Hora: 1500 – 1700hrs
Presentadora: Dr. Elsa Cazelles
Título: Statistical properties of barycenters in the Wasserstein space
Hora: 1500hrs
Abstract:
In this work, we discuss the analysis of data in the form of probability measures on R^d. The aim is to provide a better understanding of the usual statistical tools on this space endowed with the Wasserstein distance. The first order statistical analysis is a natural notion to consider, consisting of the study of the Fréchet mean (or barycenter).
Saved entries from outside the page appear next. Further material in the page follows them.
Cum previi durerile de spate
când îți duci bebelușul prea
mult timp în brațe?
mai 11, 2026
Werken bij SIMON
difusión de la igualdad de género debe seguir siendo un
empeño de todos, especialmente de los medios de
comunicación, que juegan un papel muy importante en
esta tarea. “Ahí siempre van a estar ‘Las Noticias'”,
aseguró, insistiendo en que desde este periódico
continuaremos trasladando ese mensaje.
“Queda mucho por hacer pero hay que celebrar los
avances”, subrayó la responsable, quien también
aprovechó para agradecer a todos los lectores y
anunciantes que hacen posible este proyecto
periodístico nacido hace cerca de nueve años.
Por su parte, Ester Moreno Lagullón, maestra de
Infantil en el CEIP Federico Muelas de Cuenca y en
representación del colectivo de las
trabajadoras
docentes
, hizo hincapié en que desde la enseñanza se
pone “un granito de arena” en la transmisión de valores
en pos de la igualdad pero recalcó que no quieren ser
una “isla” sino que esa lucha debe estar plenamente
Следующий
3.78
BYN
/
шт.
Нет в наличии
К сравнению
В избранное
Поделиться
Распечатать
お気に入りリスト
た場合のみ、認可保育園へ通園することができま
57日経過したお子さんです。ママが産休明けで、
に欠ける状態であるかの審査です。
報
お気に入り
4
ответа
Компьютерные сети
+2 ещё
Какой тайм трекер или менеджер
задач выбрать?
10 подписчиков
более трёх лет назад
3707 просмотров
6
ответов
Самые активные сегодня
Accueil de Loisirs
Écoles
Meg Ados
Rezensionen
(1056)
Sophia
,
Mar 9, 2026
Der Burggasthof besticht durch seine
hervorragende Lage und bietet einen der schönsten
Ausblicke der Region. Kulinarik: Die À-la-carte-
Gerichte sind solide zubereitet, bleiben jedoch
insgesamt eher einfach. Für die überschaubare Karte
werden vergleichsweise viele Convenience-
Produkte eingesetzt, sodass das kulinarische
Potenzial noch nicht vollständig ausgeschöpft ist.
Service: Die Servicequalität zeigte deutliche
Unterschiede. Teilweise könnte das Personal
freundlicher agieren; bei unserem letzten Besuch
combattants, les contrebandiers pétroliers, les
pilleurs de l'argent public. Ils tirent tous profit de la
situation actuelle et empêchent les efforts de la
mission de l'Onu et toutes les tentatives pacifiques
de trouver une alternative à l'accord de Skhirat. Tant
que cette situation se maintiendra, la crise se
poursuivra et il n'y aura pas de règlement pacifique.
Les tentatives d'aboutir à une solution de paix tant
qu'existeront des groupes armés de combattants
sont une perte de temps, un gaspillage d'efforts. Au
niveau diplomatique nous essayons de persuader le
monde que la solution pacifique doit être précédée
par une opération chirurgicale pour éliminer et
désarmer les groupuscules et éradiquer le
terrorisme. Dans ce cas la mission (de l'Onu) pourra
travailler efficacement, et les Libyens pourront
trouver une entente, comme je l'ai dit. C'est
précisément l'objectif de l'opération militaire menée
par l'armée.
In particular, we focus on the case of discrete data (or observations) sampled from absolutely continuous probability measures (a.c.) with respect to the Lebesgue measure. We thus introduce an estimator of the barycenter of random measures, penalized by a convex function, making it possible to enforce its a.c. Another estimator is regularized by adding entropy when computing the Wasserstein distance. We are particularly interested in controlling the variance of these estimators. Thanks to these results, the principle of Goldenshluger and Lepski allows us to obtain an automatic calibration of the regularization parameters. We then apply this work to the registration of multivariate densities, especially for flow cytometry data. We also propose a test statistic that can compare two multivariate distributions, efficiently in terms of computational time. Finally, we perform a second-order statistical analysis to extract the global geometric tendency of a dataset, also called the main modes of variation. For that purpose, we propose algorithms allowing to carry out a geodesic principal components analysis in the space of Wasserstein.
Presentador: Gonzalo Ríos
Título: Bayesian learning with Wasserstein barycenters
Hora: 1600hrs
Abstract:
In this work, we introduce a novel paradigm for Bayesian learning based on optimal transport theory. Namely, we propose to use the Wasserstein barycenter of the posterior law on models, as an alternative to the maximum a posteriori estimator and Bayesian model average. We exhibit conditions granting the existence and consistency of this estimator, discuss some of its basic and specific properties, and provide insight into the theoretical advantages of the proposed estimator. Finally, we show methods and practical implementations for calculating this estimator, relying on standard sampling methods, empirical approximations and present novel stochastic gradient-based methods. This work is in collaboration with Julio Backhoff, Joaquin Fontbona and Felipe Tobar.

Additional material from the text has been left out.